For many in Kentucky who choose to divorce, the end of a marriage is fraught with emotional and practical issues as well as long-term financial concerns. In the case of retirement funds, these often represent the single largest asset that is part of the couple's marital property, reflecting substantial savings and the result of hard work. As both parties often look towards these accounts as central to their financial futures and health, dealing with their distribution in a divorce can be problematic.
All of the complex matters that arise in relation to retirement accounts and property division can be exacerbated as the value of those accounts rise; in a high-asset divorce, it is critical that proper attention is paid to the precise details of the accounts in order to ensure a proper distribution. Retirement accounts are frequently subject to an array of specific financial and legal regulations, and if these rules are not followed, the two parties could face significant excess taxes and penalties as a result.
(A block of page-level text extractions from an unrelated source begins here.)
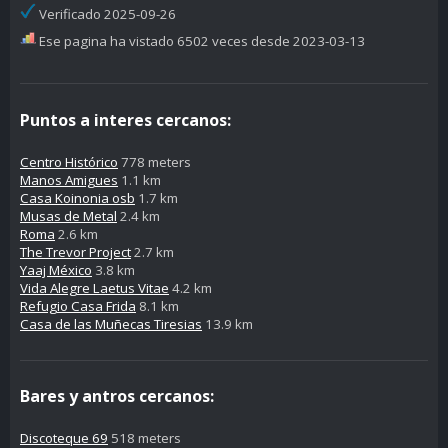
Verificado 2025-09-26
Ese pagina ha vistado 6502 veces desde 2023-03-13
Puntos a interes cercanos:
Centro Histórico
778 meters
Manos Amigues
1.1 km
Casa Koinonia osb
1.7 km
Musas de Metal
2.4 km
Roma
2.6 km
The Trevor Project
2.7 km
Yaaj México
3.8 km
Vida Alegre Laetus Vitae
4.2 km
Refugio Casa Frida
8.1 km
Casa de las Muñecas Tiresias
13.9 km
Bares y antros cercanos:
Discoteque 69
518 meters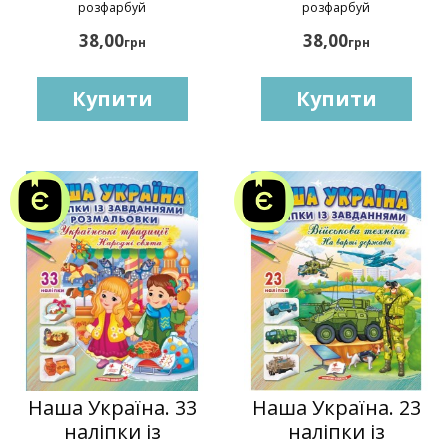
розфарбуй
розфарбуй
38,00
38,00
грн
грн
Купити
Купити
Наша Україна. 33
Наша Україна. 23
наліпки із
наліпки із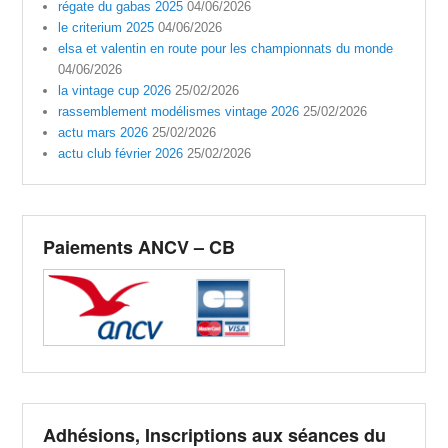
régate du gabas 2025
04/06/2026
le criterium 2025
04/06/2026
elsa et valentin en route pour les championnats du monde
04/06/2026
la vintage cup 2026
25/02/2026
rassemblement modélismes vintage 2026
25/02/2026
actu mars 2026
25/02/2026
actu club février 2026
25/02/2026
Paiements ANCV – CB
Adhésions, Inscriptions aux séances du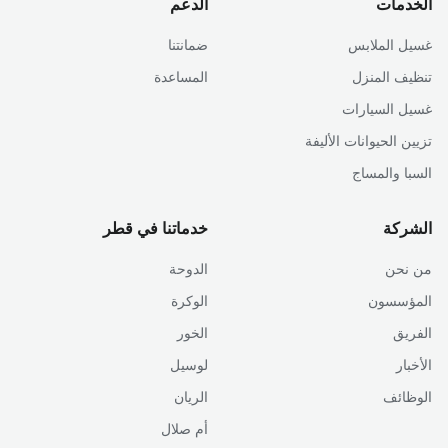
الخدمات
الدعم
غسيل الملابس
ضمانتنا
تنظيف المنزل
المساعدة
غسيل السيارات
تزيين الحيوانات الأليفة
السبا والمساج
الشركة
خدماتنا في قطر
من نحن
الدوحة
المؤسسون
الوكرة
الفريق
الخور
الأخبار
لوسيل
الوظائف
الريان
أم صلال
For retirement accounts housed at the workplace of one spouse, a court order called a QDRO or qualified domestic relations order is necessary to distribute them according to the divorce settlement. While the QDRO should reflect the agreement for division specified in the divorce, the order is not automatically issued with the divorce decree and must be requested from the court. In addition, for each retirement account that will be divided, a separate QDRO is necessary.
The family law attorney that represented one spouse in a high-asset divorce may also be able to draft the necessary QDRO and have it approved by the court. The lawyer can work with the plan administrators for the funds in question in order to ensure that the division of assets is carried out in a proper manner, in line with relevant regulations and reflecting the content of the divorce settlement.